# Work task:
An exact reproduction of the data below is the required answer.
Source data: Begin
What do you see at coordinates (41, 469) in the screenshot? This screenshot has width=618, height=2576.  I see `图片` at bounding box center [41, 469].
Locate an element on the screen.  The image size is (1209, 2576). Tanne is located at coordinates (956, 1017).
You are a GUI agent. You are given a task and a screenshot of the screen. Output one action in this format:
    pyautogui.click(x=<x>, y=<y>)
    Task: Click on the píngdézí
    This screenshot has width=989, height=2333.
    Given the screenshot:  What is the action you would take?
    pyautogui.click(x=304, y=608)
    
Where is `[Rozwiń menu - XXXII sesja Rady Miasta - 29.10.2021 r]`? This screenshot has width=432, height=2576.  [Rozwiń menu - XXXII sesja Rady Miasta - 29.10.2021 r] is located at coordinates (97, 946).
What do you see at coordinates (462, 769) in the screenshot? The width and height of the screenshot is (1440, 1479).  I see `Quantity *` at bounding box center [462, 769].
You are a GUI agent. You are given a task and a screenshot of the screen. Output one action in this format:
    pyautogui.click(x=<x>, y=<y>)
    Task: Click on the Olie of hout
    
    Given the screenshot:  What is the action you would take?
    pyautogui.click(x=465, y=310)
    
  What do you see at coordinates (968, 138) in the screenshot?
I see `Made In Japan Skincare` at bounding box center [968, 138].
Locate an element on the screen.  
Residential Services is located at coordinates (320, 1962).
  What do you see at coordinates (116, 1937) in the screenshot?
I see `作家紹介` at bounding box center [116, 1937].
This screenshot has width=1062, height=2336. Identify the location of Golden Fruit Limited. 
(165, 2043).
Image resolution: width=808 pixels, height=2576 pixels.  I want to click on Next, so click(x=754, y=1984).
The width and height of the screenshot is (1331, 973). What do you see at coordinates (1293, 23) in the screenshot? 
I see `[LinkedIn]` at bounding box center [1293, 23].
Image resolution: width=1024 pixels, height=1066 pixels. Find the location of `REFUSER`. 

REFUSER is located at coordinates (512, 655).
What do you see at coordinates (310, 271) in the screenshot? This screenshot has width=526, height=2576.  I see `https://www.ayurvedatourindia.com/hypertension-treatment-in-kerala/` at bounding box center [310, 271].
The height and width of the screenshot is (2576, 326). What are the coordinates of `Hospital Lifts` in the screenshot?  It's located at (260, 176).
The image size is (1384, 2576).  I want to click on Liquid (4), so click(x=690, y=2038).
Source data: End
# Problem solution:
What do you see at coordinates (41, 469) in the screenshot? This screenshot has width=618, height=2576.  I see `图片` at bounding box center [41, 469].
Locate an element on the screen.  The image size is (1209, 2576). Tanne is located at coordinates (956, 1017).
You are a GUI agent. You are given a task and a screenshot of the screen. Output one action in this format:
    pyautogui.click(x=<x>, y=<y>)
    Task: Click on the píngdézí
    This screenshot has width=989, height=2333.
    Given the screenshot:  What is the action you would take?
    pyautogui.click(x=304, y=608)
    
Where is `[Rozwiń menu - XXXII sesja Rady Miasta - 29.10.2021 r]`? This screenshot has width=432, height=2576.  [Rozwiń menu - XXXII sesja Rady Miasta - 29.10.2021 r] is located at coordinates (97, 946).
What do you see at coordinates (462, 769) in the screenshot? The width and height of the screenshot is (1440, 1479).  I see `Quantity *` at bounding box center [462, 769].
You are a GUI agent. You are given a task and a screenshot of the screen. Output one action in this format:
    pyautogui.click(x=<x>, y=<y>)
    Task: Click on the Olie of hout
    
    Given the screenshot:  What is the action you would take?
    pyautogui.click(x=465, y=310)
    
  What do you see at coordinates (968, 138) in the screenshot?
I see `Made In Japan Skincare` at bounding box center [968, 138].
Locate an element on the screen.  
Residential Services is located at coordinates (320, 1962).
  What do you see at coordinates (116, 1937) in the screenshot?
I see `作家紹介` at bounding box center [116, 1937].
This screenshot has width=1062, height=2336. Identify the location of Golden Fruit Limited. 
(165, 2043).
Image resolution: width=808 pixels, height=2576 pixels.  I want to click on Next, so click(x=754, y=1984).
The width and height of the screenshot is (1331, 973). What do you see at coordinates (1293, 23) in the screenshot? 
I see `[LinkedIn]` at bounding box center [1293, 23].
Image resolution: width=1024 pixels, height=1066 pixels. Find the location of `REFUSER`. 

REFUSER is located at coordinates (512, 655).
What do you see at coordinates (310, 271) in the screenshot? This screenshot has width=526, height=2576.  I see `https://www.ayurvedatourindia.com/hypertension-treatment-in-kerala/` at bounding box center [310, 271].
The height and width of the screenshot is (2576, 326). What are the coordinates of `Hospital Lifts` in the screenshot?  It's located at (260, 176).
The image size is (1384, 2576).  I want to click on Liquid (4), so click(x=690, y=2038).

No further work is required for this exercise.